The annual World Space Week is the largest international celebration of space science and technology and their contributions to the betterment of the human condition. Find out more about it at http://www.worldspaceweek.org. "Remote Sensing: Enabling Our Future" is the theme of this year’s event and the museum is hosting three public talks by local experts.

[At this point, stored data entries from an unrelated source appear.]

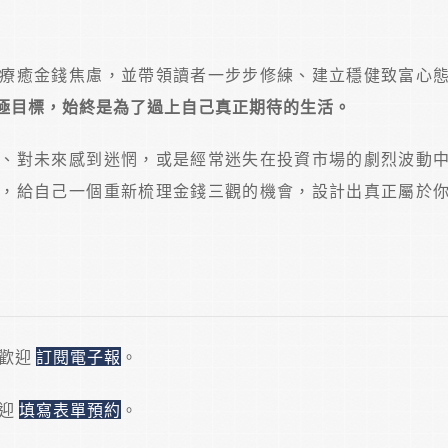
療癒金錢焦慮，並帶領讀者一步步修練、建立穩健致富心
極目標，始終是為了過上自己真正期待的生活。
、對未來感到迷惘，或是經常迷失在投資市場的劇烈波動
，給自己一個重新梳理金錢三觀的機會，設計出真正屬於
，歡迎
訂閱電子報
。
歡迎
填寫表單預約
。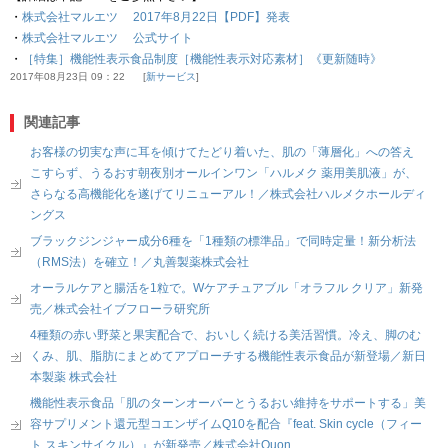
・
株式会社マルエツ 2017年8月22日【PDF】発表
・
株式会社マルエツ 公式サイト
・
［特集］機能性表示食品制度［機能性表示対応素材］《更新随時》
2017年08月23日 09：22
新サービス
関連記事
お客様の切実な声に耳を傾けてたどり着いた、肌の「薄層化」への答え
こすらず、うるおす朝夜別オールインワン「ハルメク 薬用美肌液」が、
さらなる高機能化を遂げてリニューアル！／株式会社ハルメクホールディ
ングス
ブラックジンジャー成分6種を「1種類の標準品」で同時定量！新分析法
（RMS法）を確立！／丸善製薬株式会社
オーラルケアと腸活を1粒で。Wケアチュアブル「オラフル クリア」新発
売／株式会社イブフローラ研究所
4種類の赤い野菜と果実配合で、おいしく続ける美活習慣。冷え、脚のむ
くみ、肌、脂肪にまとめてアプローチする機能性表示食品が新登場／新日
本製薬 株式会社
機能性表示食品「肌のターンオーバーとうるおい維持をサポートする」美
容サプリメント還元型コエンザイムQ10を配合『feat. Skin cycle（フィー
ト スキンサイクル）』が新発売／株式会社Quon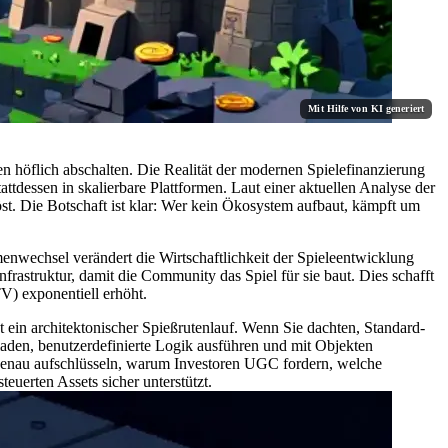
Mit Hilfe von KI generiert
ren höflich abschalten. Die Realität der modernen Spielefinanzierung
attdessen in skalierbare Plattformen. Laut einer aktuellen Analyse der
t. Die Botschaft ist klar: Wer kein Ökosystem aufbaut, kämpft um
enwechsel verändert die Wirtschaftlichkeit der Spieleentwicklung
frastruktur, damit die Community das Spiel für sie baut. Dies schafft
TV) exponentiell erhöht.
t ein architektonischer Spießrutenlauf. Wenn Sie dachten, Standard-
laden, benutzerdefinierte Logik ausführen und mit Objekten
r genau aufschlüsseln, warum Investoren UGC fordern, welche
euerten Assets sicher unterstützt.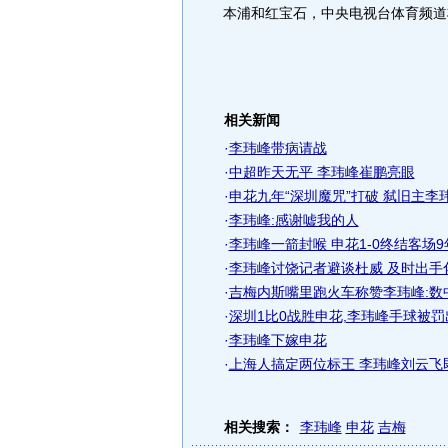
本浦和红宝石，中央电视台体育频道将
相关新闻
·
李玮峰带病请战
·
中超昨天无平 李玮峰崔鹏亮眼
·
申花九年“深圳魔咒”打破 弑旧主李
·
李玮峰:感谢嘘我的人
·
李玮峰一箭封喉 申花1-0终结客场
·
李玮峰讨饶记者避谈杜威 及时出手
·
吉梅内斯嘴里跑火车称赞李玮峰:数
·
深圳1比0战胜申花,李玮峰手球被罚
·
李玮峰下嫁申花
·
上海人搞定两位标王 李玮峰刘云飞
相关搜索：
李玮峰
申花
吉梅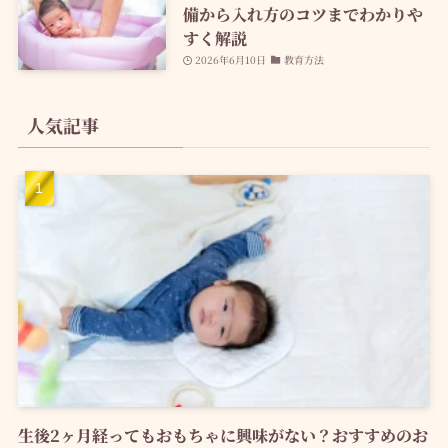
備から入れ方のコツまでわかりや
すく解説
2026年6月10日
教育方法
人気記事
生後2ヶ月経ってもおもちゃに興味がない？おすすめのお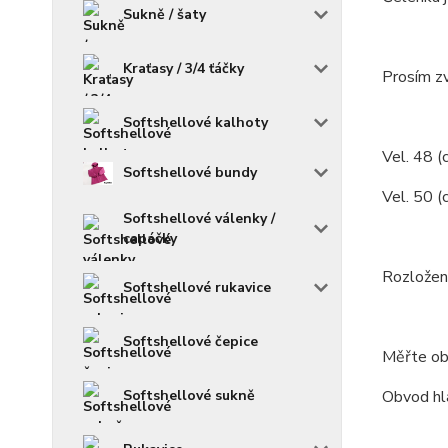
Sukně / šaty
Kraťasy / 3/4 ťáčky
Prosím zv
Softshellové kalhoty
Vel. 48 (c
Softshellové bundy
Vel. 50 (
Softshellové válenky /
capáčky
Rozložení
Softshellové rukavice
Softshellové čepice
Měřte ob
Softshellové sukně
Obvod hla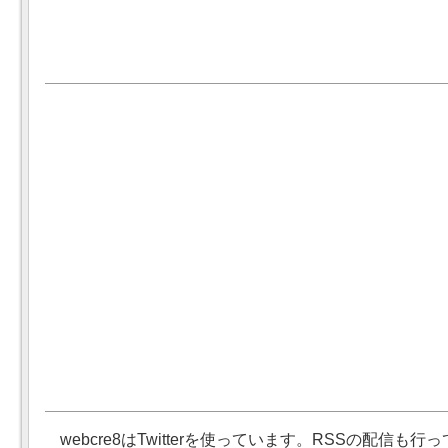
webcre8はTwitterを使っています。RSSの配信も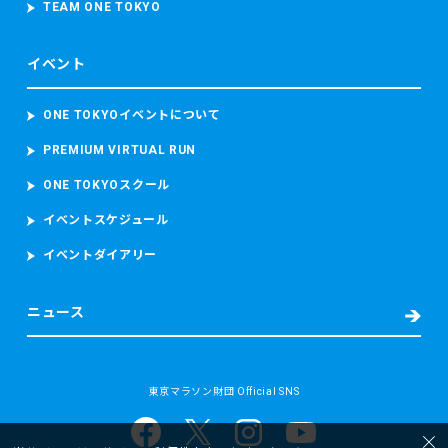
定走行位置情報を含むデータを取得し、取り扱います。
TEAM ONE TOKYO
との交換を承ります。
当財団は、ランナーが参加者本人であることを確認するため
（1）お申込み内容と異なる商品が届いた場合
参加者の顔写真を撮影し、本大会中におけるコースの安全管
（2）商品の破損や汚損など品質上の問題があった場合
イベント
理のために監視カメラ映像（参加者の容貌が写り込むことが
5. 前項に該当する場合の交換対応は、商品到着後14日以内に
あります。）を撮影し、これらを取り扱います。
当財団へご連絡いただいた場合に限ります。特典は数量限定
ONE TOKYOイベントについて
品であり、在庫状況や生産数の都合により、同一商品の交換
・救護又は病院への搬送が必要となった場合
対応が困難な場合があります。このため、14日を経過した後
PREMIUM VIRTUAL RUN
東京マラソン等大会時の宿泊先の名前及び電話番号、現在治
の交換対応は原則として承っておりません。
療中の病気、現在服用中の薬、アレルギー、傷病名、症状、
ONE TOKYOスクール
6. 特典を獲得した利用者の住所が不明等によりお届けができ
発生場所、処置の内容（もしあれば）等の必要な情報を取得
ない場合、当財団より別途連絡を行います。
し、搬送先の病院に提供します。
イベントスケジュール
また、病院へ搬送された場合には、当財団は、補償を含む事
第8条（マイレージカードの管理）
イベントダイアリー
故後の対応並びに今後の大会における救護スタッフの配置、
利用者は、自己の責任で、当財団が交付するマイレージカー
緊急車両の配備数及び台数その他の安全に関する事項の検討
ド（以下「本カード」といいます）を適切に管理するものと
及び改善のため、傷病名、症状経過、治療経過及び現在の処
ニュース
します。本カードは物理カードとして提供され、当財団が定
方について当該病院から取得します。
める方法により利用者に交付されます。紛失・盗難・破損等
があった場合の再発行には、当財団所定の手続きおよび手数
(2) 個人情報の取扱いの目的
料が必要になる場合があります。本カードの譲渡・貸与や第
当財団は、以下に掲げる目的又はご本人に通知した目的の達
東京マラソン財団 Official SNS
三者との共用は禁止します。第三者による不正使用に起因す
成のために個人情報を取り扱います。
る損害について、当財団は一切責任を負いません。
・東京マラソン等にご応募いただくため
・東京マラソン等を通じて寄付をしていただくため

Thursday, October 6 | 2 p.m.
40 Years on Mars: Celebrating The Viking Mission
Larry Crumpler, Ph.D. and Jayne Aubele, NMMNHS
The Viking Mission to Mars was the first time any spacecraft, from any nation, landed on Mars and used new techniques of remote sensing on another planet. This was a complex mission with two orbiters and two landers arriving at Mars in July and September, 1976. Crumpler and Aubele were graduate students in the geology department at UNM at the time. Their contributions as Viking Interns helped to make the mission a success, and they have been working “on Mars” ever since. Listen to the details about a successful mission that took place at the very beginning of our exploration of Mars. Amazingly, many of the techniques, tools, and data from Viking are still used today in our ongoing studies of Mars.Larry Crumpler and Jayne Aubele are husband-and-wife geologists who have studied and mapped volcanoes on three different planets: on the ground on Earth, and remotely on Mars and Venus. They met as graduate students at UNM, published their first joint professional paper based on research during the Viking mission, and then spent nearly 20 years studying and working elsewhere while they tried to get back to what they say are the “best volcanoes on Earth,” right here in New Mexico. Larry is a Research Curator at the Museum and Jayne is the Museum Adult Programs Educator.